♥ Daily Dose | Why You Need a Strong Core

If you were to ask how you could quickly reverse the aging process, I would advise you to develop your “core”. Your core spans muscles, bones, and joints in your abdomen, back, buttocks, sides, and hips/pelvis. Weak, tight or unbalanced core muscles can affect your ability to move, function independently and enjoy physical activities.

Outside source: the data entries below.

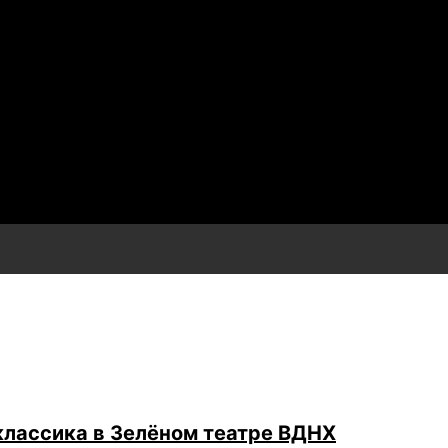
классика в Зелёном театре ВДНХ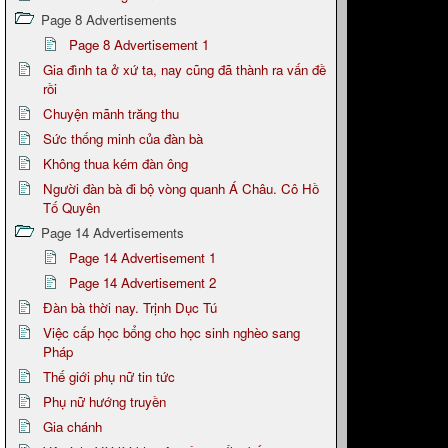
Page 8 Advertisements
Page 8 Advertisement 1
Gia đình ta ở xứ ta, nay cũng đã thành ra vấn đề
rồi
Chuyện mãnh trăng thu
Sức thống minh của đàn bà
Không thua kém đàn ông
Người đàn bà đi bộ vòng quanh Á Châu. Cô Hồ
Tố Quyên
Page 14 Advertisements
Page 14 Advertisement 1
Page 14 Advertisement 2
Đàn bà thời nay. Trịnh Dục Tú
Việc cấp học bổng cho học sinh nghèo sang
Pháp
Thế giới phụ nữ tin tức
Phụ nữ hướng truyền
Gia chánh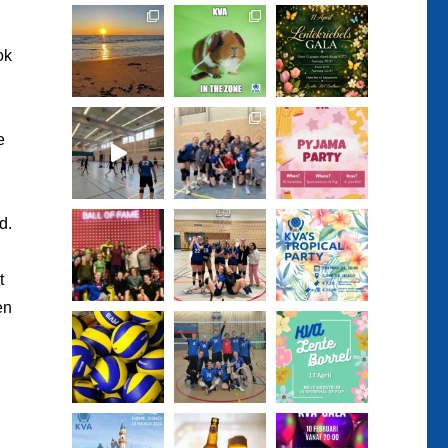
ok
e
d.
t
en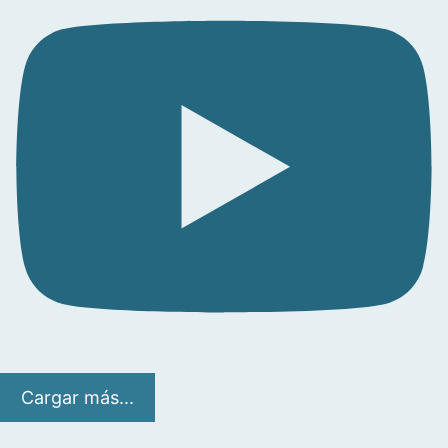
Cargar más...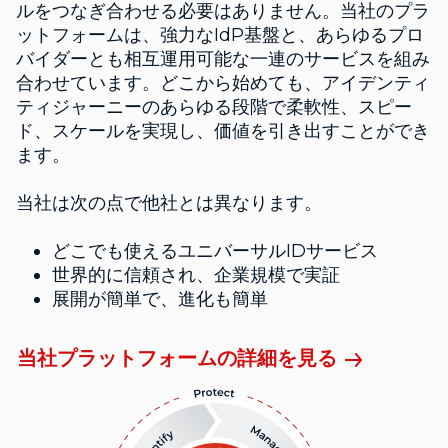
ルをつなぎ合わせる必要はありません。当社のプラ
ットフォームは、強力なIdP基盤と、あらゆるプロ
バイダーとも相互運用可能な一連のサービスを組み
合わせています。どこから始めても、アイデンティ
ティジャーニーのあらゆる段階で柔軟性、スピー
ド、スケールを実現し、価値を引き出すことができ
ます。
当社は次の点で他社とは異なります。
どこでも使えるユニバーサルIDサービス
世界的に信頼され、企業規模で実証
展開が簡単で、進化も簡単
当社プラットフォームの詳細を見る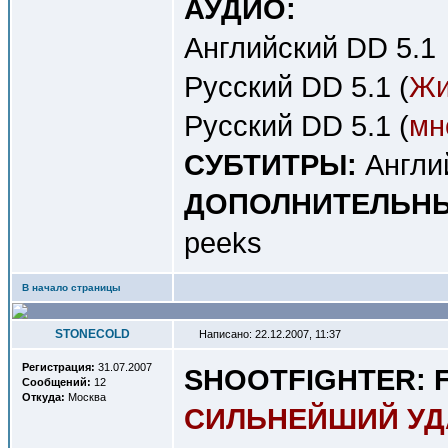
АУДИО:
Английский DD 5.1
Русский DD 5.1 (
Жи
Русский DD 5.1 (
мн
СУБТИТРЫ:
Англи
ДОПОЛНИТЕЛЬНЫ
peeks
В начало страницы
STONECOLD
Написано: 22.12.2007, 11:37
Регистрация:
31.07.2007
SHOOTFIGHTER: F
Сообщений:
12
Откуда:
Москва
СИЛЬНЕЙШИЙ УД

The major core muscles to strengthen are your:

  1. Abdominals – Stabilize your core, twist your trunk, and allow you to bend forward at the waist and to each side.
  2. Back - Stabilize your core and allow you to straighten up, bend backward, forward, and to each side.
  3. Hip Adductors - Pull your thigh towards the midline of your body.
  4. Hip Flexors – Stabilize/rotate your pelvis, stabilize your body when you stand, and allow you to bend at the waist and hike up each leg.
  5. Gluteals or “glutes” - Extend/rotate your hip, rotate/abduct your thigh. (Abductors push your thigh away from the midline of your body.)

Why You Need a Strong, Stable Core:

  • Heart Running on TreadmillMakes it possible to stand upright and move on two feet which enhances your balance and stability.
  • Is essential to sit and move (e.g., walk, jump, dance, and run).
  • Helps prevent falls.
  • Distributes the stresses of weight bearing which protects your back and reduces back pain.
  • Improves athletic performance. (Powerful, rapid muscle contractions start from the center of your body out.)
  • Improves posture.
  • Enhances arm and leg function which helps build powerful arms and legs.  

Activities of Daily Living (ADLs)

Basic everyday tasks call on your core to do the following, such as:

  • Bend to put on your shoes
  • Pick up an item off the floor
  • Turn to look behind you
  • Walk up/down stairs
  • Mow the lawn or work in the garden
  • Sit in a chair and get up from a chair
  • Stand still
  • Reach overhead
  • Vacuum, mop or dust
  • Bathe or shower

Strengthening Your Core

Core exercises don’t require special equipment or access to a gym. Some classic core exercises include:

  1. Plank
  2. Squat
  3. Lunge
  4. Push-ups
  5. Pull-ups
  6. Standing overhead press

Apple c heart symbol_40x54Fit Tip: Think of your core muscles as the sturdy link between your upper and lower body. But remember it’s not all about strengthening your abs or you’ll end up with a weak back. A healthy body is a ‘balanced’ body. If you work on abs, you need to strengthen opposing muscles or you set yourself up for injury. A sound core program works ALL core muscles.